City manager Debbie Manns
City manager Debbie Manns [ City of New Port Richey ]

Manns said that Kochen has developed good working relations with New Port Richey and numerous other agencies and departments in the area and “has extensive community familiarity and awareness of current issues,” she said.

“Chief Kochen is a driven professional who will hit the ground running because he has not only acclimated himself to the people, processes and issues, but because he has the rare ability to establish vision cast goals,” Manns said.

While police agencies generally embrace promotion from within the ranks, Manns said New Port Richey’s police officers are embracing Kochen, from the officers on the street to the union. City Council members have also told her they are pleased with the pick.

Kochen graduated summa cum laude with a bachelor’s in criminal justice from Tampa College in 1984 and earned his masters in business administration summa cum laude from Florida Metropolitan University in 1997.

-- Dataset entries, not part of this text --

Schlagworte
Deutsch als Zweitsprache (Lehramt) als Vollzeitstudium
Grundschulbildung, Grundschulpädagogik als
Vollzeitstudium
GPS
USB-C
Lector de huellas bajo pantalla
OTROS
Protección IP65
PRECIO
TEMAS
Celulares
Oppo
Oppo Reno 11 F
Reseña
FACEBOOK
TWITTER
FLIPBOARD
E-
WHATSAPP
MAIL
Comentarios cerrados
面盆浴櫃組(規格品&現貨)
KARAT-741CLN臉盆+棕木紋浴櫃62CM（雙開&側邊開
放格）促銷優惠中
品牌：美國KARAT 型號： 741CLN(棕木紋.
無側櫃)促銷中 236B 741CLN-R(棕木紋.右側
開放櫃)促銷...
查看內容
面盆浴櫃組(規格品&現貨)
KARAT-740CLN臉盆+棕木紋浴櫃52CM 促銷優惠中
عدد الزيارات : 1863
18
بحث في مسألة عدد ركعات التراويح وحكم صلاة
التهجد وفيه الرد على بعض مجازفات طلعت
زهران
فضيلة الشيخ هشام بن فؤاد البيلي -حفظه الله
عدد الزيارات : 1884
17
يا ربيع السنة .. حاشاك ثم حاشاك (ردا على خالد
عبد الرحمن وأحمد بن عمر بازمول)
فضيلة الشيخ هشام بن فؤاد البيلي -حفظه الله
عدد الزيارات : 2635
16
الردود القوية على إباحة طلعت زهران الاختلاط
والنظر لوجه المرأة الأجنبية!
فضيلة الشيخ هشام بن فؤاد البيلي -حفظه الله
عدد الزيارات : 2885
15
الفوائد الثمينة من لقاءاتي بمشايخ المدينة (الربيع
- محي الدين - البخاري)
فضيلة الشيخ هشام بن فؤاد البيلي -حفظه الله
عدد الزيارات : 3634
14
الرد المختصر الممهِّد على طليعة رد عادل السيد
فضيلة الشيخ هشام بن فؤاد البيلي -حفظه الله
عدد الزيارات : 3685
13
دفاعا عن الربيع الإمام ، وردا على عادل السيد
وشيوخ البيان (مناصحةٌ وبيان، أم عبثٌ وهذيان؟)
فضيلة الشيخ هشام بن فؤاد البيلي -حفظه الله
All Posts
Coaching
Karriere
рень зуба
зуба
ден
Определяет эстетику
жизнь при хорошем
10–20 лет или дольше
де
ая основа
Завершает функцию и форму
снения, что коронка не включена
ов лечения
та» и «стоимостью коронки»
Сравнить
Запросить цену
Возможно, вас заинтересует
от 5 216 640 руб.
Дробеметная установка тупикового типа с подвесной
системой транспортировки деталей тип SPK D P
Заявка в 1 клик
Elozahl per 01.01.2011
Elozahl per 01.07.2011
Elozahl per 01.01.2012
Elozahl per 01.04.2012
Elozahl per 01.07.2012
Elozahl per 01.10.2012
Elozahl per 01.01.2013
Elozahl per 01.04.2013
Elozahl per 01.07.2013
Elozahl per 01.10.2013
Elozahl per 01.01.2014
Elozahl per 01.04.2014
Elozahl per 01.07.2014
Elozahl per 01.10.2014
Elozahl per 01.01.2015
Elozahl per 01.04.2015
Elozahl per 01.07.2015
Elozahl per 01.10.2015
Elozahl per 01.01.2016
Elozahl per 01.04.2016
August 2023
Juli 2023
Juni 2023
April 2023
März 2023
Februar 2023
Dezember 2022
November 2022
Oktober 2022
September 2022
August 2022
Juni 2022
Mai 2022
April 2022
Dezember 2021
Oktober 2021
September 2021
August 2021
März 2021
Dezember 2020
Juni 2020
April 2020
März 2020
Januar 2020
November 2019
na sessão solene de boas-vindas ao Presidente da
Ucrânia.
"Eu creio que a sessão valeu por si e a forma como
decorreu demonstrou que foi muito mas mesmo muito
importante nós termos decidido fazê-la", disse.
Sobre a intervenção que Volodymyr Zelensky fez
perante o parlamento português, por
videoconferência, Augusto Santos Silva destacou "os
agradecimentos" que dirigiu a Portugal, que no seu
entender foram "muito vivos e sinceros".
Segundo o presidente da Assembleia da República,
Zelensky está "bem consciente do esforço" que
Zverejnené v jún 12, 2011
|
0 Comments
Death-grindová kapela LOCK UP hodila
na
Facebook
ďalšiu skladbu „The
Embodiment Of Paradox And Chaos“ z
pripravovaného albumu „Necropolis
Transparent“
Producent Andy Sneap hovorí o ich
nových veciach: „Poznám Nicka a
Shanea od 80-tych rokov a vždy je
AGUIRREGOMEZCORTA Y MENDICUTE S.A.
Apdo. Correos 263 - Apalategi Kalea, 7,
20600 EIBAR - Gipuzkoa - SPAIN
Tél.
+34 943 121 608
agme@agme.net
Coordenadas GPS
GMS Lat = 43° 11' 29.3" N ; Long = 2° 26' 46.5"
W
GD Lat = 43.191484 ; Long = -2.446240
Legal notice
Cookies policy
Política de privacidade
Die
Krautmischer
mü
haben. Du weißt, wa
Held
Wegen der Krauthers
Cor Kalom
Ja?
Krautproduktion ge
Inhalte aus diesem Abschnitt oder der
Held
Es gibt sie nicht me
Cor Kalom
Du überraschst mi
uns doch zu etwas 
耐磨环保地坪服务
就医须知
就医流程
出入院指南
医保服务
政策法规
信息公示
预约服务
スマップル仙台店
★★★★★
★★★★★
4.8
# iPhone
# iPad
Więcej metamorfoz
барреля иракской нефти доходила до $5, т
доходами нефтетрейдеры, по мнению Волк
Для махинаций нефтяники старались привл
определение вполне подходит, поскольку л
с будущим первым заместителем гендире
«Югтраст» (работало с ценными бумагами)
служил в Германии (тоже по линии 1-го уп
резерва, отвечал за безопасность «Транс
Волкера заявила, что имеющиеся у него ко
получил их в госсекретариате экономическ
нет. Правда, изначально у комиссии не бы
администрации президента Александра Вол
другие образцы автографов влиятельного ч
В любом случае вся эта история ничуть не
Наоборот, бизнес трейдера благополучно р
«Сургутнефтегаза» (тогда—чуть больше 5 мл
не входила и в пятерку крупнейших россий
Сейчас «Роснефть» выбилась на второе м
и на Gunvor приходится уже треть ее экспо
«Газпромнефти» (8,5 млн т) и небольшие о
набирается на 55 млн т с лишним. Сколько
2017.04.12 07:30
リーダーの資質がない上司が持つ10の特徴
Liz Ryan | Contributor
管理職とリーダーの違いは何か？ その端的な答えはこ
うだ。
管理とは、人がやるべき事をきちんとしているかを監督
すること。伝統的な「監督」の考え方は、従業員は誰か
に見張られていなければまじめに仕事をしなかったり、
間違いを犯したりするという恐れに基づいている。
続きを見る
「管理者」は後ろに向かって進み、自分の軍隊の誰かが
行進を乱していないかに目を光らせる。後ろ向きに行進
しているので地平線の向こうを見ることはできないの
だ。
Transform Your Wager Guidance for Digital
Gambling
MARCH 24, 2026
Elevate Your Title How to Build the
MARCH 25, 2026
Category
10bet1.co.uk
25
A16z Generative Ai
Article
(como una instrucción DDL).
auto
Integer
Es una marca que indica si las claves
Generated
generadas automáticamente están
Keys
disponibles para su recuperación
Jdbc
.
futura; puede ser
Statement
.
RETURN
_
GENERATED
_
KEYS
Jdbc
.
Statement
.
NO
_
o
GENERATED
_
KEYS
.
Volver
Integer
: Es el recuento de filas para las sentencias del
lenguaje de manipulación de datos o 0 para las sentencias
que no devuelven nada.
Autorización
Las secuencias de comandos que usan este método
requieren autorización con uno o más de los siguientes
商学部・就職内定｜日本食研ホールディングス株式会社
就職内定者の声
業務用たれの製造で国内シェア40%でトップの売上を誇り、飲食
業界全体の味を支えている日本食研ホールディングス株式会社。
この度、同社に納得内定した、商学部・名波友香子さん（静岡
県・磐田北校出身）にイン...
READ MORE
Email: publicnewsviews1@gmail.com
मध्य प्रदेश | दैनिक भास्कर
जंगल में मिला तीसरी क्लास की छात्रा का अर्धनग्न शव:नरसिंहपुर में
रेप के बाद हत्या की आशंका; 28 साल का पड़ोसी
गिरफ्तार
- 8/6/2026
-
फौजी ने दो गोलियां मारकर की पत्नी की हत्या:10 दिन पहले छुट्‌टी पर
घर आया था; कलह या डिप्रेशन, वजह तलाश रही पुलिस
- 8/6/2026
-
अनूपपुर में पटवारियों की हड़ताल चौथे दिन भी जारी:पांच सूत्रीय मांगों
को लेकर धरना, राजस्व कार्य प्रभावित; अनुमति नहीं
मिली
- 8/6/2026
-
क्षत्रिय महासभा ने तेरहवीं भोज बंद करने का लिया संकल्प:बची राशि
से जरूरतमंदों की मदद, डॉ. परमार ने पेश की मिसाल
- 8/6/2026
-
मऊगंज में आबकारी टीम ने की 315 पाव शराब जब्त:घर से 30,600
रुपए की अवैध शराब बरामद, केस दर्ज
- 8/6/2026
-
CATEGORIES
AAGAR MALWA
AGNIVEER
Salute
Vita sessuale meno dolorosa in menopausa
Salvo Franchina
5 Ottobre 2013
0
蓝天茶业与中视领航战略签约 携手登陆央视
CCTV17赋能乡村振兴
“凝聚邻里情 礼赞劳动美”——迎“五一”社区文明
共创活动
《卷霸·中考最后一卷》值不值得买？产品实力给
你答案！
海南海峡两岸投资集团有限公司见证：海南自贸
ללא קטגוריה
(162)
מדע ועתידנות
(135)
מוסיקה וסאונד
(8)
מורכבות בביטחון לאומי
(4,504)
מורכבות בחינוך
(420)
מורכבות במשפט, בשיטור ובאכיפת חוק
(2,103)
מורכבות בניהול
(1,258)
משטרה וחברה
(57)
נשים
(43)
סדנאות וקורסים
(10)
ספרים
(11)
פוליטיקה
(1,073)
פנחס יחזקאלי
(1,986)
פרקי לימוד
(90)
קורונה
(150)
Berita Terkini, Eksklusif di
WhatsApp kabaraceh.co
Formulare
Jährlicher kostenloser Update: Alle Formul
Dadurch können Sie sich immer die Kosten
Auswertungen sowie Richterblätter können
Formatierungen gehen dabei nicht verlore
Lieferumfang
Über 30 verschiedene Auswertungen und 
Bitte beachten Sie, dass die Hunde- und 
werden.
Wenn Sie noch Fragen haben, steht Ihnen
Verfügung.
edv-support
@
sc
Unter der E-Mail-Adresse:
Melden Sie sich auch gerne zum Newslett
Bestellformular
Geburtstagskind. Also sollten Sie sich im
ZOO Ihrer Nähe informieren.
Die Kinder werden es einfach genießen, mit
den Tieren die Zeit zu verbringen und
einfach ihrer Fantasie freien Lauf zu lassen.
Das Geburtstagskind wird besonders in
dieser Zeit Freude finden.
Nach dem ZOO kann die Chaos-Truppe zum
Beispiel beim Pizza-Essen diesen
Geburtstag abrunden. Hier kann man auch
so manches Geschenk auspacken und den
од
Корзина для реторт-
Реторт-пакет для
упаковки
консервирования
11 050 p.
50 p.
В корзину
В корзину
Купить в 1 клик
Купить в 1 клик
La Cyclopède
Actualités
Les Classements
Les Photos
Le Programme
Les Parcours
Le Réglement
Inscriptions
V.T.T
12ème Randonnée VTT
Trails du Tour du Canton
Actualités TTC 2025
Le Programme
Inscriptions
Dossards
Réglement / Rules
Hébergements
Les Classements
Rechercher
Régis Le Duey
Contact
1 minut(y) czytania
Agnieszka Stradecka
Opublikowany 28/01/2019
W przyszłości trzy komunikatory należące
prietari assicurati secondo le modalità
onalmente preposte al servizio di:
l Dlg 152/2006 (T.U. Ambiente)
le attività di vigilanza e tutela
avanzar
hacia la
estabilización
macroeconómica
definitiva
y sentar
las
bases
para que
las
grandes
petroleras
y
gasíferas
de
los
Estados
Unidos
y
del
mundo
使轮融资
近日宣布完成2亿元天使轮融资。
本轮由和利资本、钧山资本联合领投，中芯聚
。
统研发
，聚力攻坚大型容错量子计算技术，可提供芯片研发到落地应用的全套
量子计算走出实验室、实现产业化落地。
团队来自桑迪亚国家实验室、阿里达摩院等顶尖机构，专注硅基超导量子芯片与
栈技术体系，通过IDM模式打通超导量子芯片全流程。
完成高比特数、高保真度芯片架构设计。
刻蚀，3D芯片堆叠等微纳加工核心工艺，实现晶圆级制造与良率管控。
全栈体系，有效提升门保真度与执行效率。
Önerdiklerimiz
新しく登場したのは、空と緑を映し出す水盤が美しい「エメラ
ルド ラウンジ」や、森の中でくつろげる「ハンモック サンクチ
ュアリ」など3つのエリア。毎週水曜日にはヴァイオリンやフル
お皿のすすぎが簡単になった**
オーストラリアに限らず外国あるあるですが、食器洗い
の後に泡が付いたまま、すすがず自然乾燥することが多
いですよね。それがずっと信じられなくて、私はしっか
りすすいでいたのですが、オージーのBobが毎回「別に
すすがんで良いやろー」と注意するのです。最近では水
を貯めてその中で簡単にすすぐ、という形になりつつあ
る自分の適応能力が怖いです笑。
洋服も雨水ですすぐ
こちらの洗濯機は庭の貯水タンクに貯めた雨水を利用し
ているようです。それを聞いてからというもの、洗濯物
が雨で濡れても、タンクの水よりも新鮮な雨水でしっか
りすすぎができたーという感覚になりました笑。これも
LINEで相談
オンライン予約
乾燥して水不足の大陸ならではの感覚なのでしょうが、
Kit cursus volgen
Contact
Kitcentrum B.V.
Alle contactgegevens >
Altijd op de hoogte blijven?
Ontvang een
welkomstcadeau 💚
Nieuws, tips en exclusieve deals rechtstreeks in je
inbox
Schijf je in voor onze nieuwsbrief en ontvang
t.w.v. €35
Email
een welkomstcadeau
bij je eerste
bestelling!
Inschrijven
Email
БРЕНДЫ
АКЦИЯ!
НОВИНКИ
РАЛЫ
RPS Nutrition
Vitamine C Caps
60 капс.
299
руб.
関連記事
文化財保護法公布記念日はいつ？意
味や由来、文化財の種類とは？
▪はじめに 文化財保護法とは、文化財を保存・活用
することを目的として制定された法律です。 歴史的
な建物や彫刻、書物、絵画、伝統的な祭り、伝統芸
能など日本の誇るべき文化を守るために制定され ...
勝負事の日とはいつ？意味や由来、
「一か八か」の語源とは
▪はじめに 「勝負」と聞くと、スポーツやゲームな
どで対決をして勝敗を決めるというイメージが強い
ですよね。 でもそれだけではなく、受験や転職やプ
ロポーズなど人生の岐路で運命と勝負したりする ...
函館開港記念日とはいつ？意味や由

Although his official first day isn’t until January 30, Kochen began his introduction to New Port Richey this week, meeting with Bogart and other police officials, taking ride-alongs and getting introductions in the community. He will be sworn in before the City Council on February 7 and will earn an annual salary of $125,000.

Bogart has faced criticism in recent years as the Black Lives Matter movement clashed with city police and leadership. Just before he announced his retirement, he gave a detailed report to the council on his perspective on concerns regularly voiced by the public.